Most of the aforementioned studios were a bit quieter at Cannes this year, but the Croisette’s top players have also snagged some Venice territory. Neon, which backed the Palme d’Or–winning It Was Just an Accident (which next heads to TIFF and, seemingly, Telluride, along with Neon’s fellow prize winners Sentimental Value and The Secret Agent), will be on the ground with No Other Choice from renowned auteur Park Chan-wook. Mubi’s Father Mother Sister Brother, directed by Jim Jarmusch, had been rumored for Cannes but is instead now locked for Venice.

Reportedly at the request of Amazon MGM Studios, Luca Guadagnino’s After the Hunt will bow out of competition, despite forceful early word and a sparkling cast led by Julia Roberts.
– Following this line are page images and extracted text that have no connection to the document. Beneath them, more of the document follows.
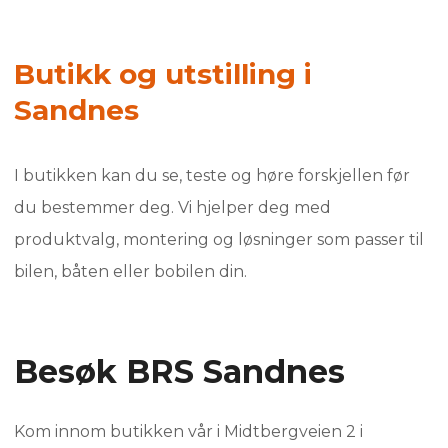
Butikk og utstilling i
Sandnes
I butikken kan du se, teste og høre forskjellen før
du bestemmer deg. Vi hjelper deg med
produktvalg, montering og løsninger som passer til
bilen, båten eller bobilen din.
Besøk BRS Sandnes
Kom innom butikken vår i Midtbergveien 2 i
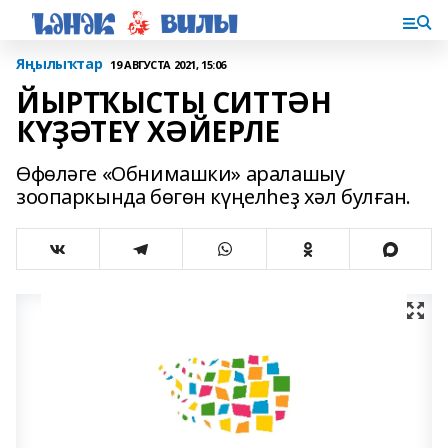
Яңылыҡтар
19 АВГУСТА 2021, 15:06
ЙЫРТҠЫСТЫ СИТТӘН
КҮҘӘТЕҮ ХӘЙЕРЛЕ
Өфөләге «Обнимашки» аралашыу
зоопаркында бөгөн күңелһеҙ хәл булған.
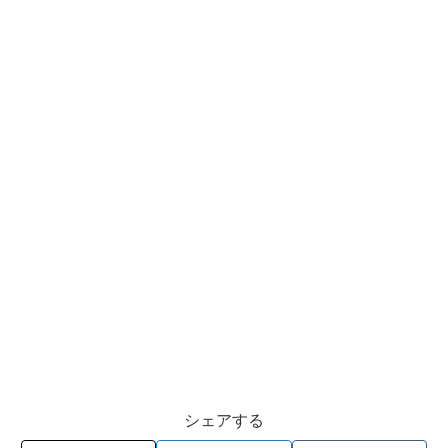
シェアする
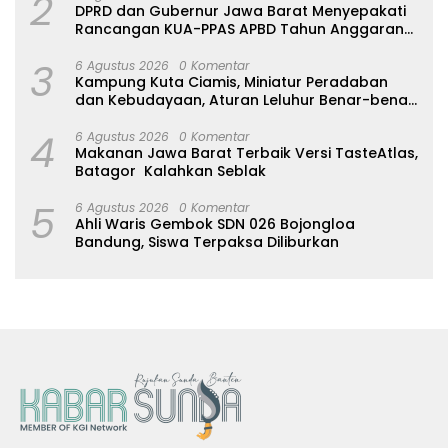
2
DPRD dan Gubernur Jawa Barat Menyepakati
Rancangan KUA-PPAS APBD Tahun Anggaran
2027
3
6 Agustus 2026
0 Komentar
Kampung Kuta Ciamis, Miniatur Peradaban
dan Kebudayaan, Aturan Leluhur Benar-benar
Dijaga
4
6 Agustus 2026
0 Komentar
Makanan Jawa Barat Terbaik Versi TasteAtlas,
Batagor Kalahkan Seblak
5
6 Agustus 2026
0 Komentar
Ahli Waris Gembok SDN 026 Bojongloa
Bandung, Siswa Terpaksa Diliburkan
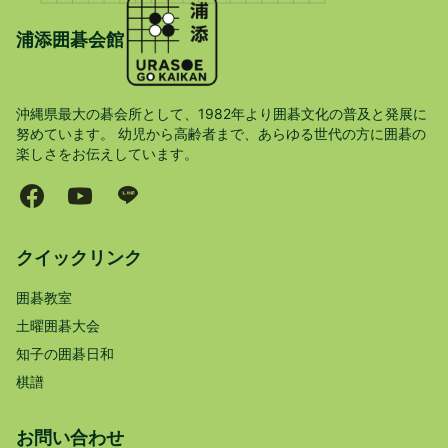
浦添囲碁会館
沖縄県最大の碁会所として、1982年より囲碁文化の普及と発展に
努めています。 幼児から高齢者まで、あらゆる世代の方に囲碁の
楽しさをお伝えしています。
クイックリンク
囲碁教室
土曜囲碁大会
知子の囲碁日和
棋譜
お問い合わせ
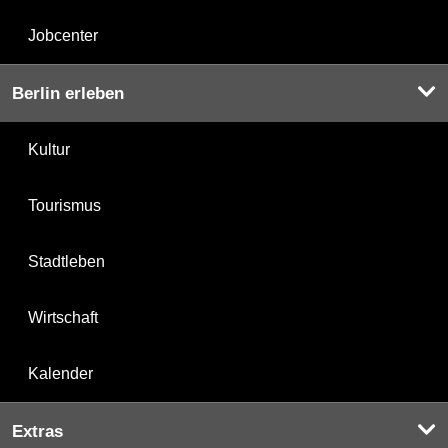
Jobcenter
Berlin erleben
Kultur
Tourismus
Stadtleben
Wirtschaft
Kalender
Extras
Guadagnino’s Queer met a muted response on the Lido just last year, but he did win best director there for Bones and All in 2022. Another Oscar nominee, Gus Van Sant, will join Guadagnino out of competition with Dead Man’s Wire, a film hoped to be a return to form for the director of Good Will Hunting and Milk. It’s jetting off to Toronto after.
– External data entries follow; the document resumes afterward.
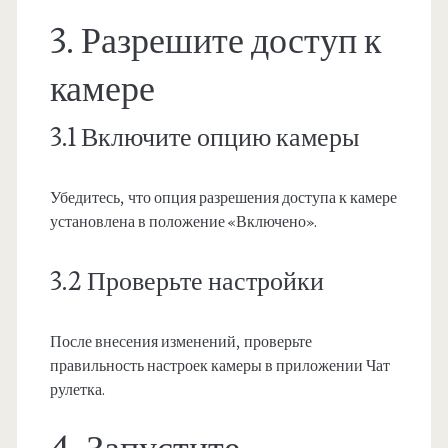
3. Разрешите доступ к
камере
3.1 Включите опцию камеры
Убедитесь, что опция разрешения доступа к камере
установлена в положение «Включено».
3.2 Проверьте настройки
После внесения изменений, проверьте
правильность настроек камеры в приложении Чат
рулетка.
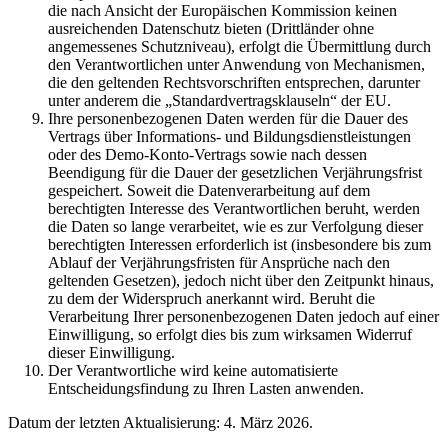
die nach Ansicht der Europäischen Kommission keinen
ausreichenden Datenschutz bieten (Drittländer ohne
angemessenes Schutzniveau), erfolgt die Übermittlung durch
den Verantwortlichen unter Anwendung von Mechanismen,
die den geltenden Rechtsvorschriften entsprechen, darunter
unter anderem die „Standardvertragsklauseln“ der EU.
Ihre personenbezogenen Daten werden für die Dauer des
Vertrags über Informations- und Bildungsdienstleistungen
oder des Demo-Konto-Vertrags sowie nach dessen
Beendigung für die Dauer der gesetzlichen Verjährungsfrist
gespeichert. Soweit die Datenverarbeitung auf dem
berechtigten Interesse des Verantwortlichen beruht, werden
die Daten so lange verarbeitet, wie es zur Verfolgung dieser
berechtigten Interessen erforderlich ist (insbesondere bis zum
Ablauf der Verjährungsfristen für Ansprüche nach den
geltenden Gesetzen), jedoch nicht über den Zeitpunkt hinaus,
zu dem der Widerspruch anerkannt wird. Beruht die
Verarbeitung Ihrer personenbezogenen Daten jedoch auf einer
Einwilligung, so erfolgt dies bis zum wirksamen Widerruf
dieser Einwilligung.
Der Verantwortliche wird keine automatisierte
Entscheidungsfindung zu Ihren Lasten anwenden.
Datum der letzten Aktualisierung: 4. März 2026.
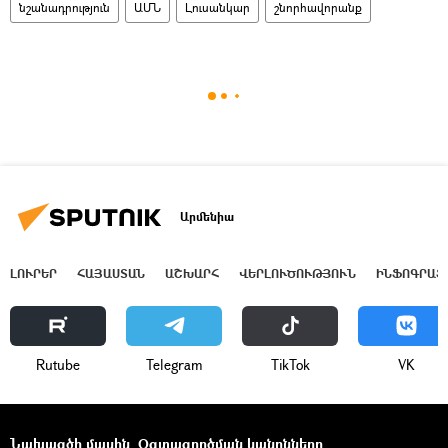
նշանադրություն
ԱՄՆ
Լուսանկար
շնորհավորանք
Արմենիա
ԼՈՒՐԵՐ
ՀԱՅԱՍՏԱՆ
ԱՇԽԱՐՀ
ՎԵՐԼՈՒԾՈՒԹՅՈՒՆ
ԻՆՖՈԳՐԱՖ
Rutube
Telegram
ТikТоk
VK
Նախագծի մասին
Օգտագործման կանոնները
Dead Man’s Wire is one of the many high-profile sales titles now confirmed for an international debut in the next month or two. Venice also has Olivier Assayas’s The Wizard of the Kremlin, which imagines the collision of a youthful Vladimir Putin (Jude Law) and a brilliant strategist (Paul Dano). Down in the Orizzonti section, we have Kent Jones’s Late Fame, starring Willem Dafoe and Greta Lee. And TIFF, as ever, is stacked with potential awards players, though it’s just too early to know what will stick—to say nothing of this year’s sluggish acquisitions market (Neon’s Cannes buys notwithstanding).

Could Sydney Sweeney break out as boxer Christy Martin in the eponymous biopic by David Michôd? What’s with all the good word behind Tuner, a twisty character study from Oscar winner Daniel Roher (Navalny) that stars Leo Woodall (expected to hit Telluride before TIFF)? What does Steven Soderbergh have up his sleeve with his third release of the year, The Christophers, led by the fascinating duo of Ian McKellen and Michaela Coel?

Ponder—because we’re just getting started.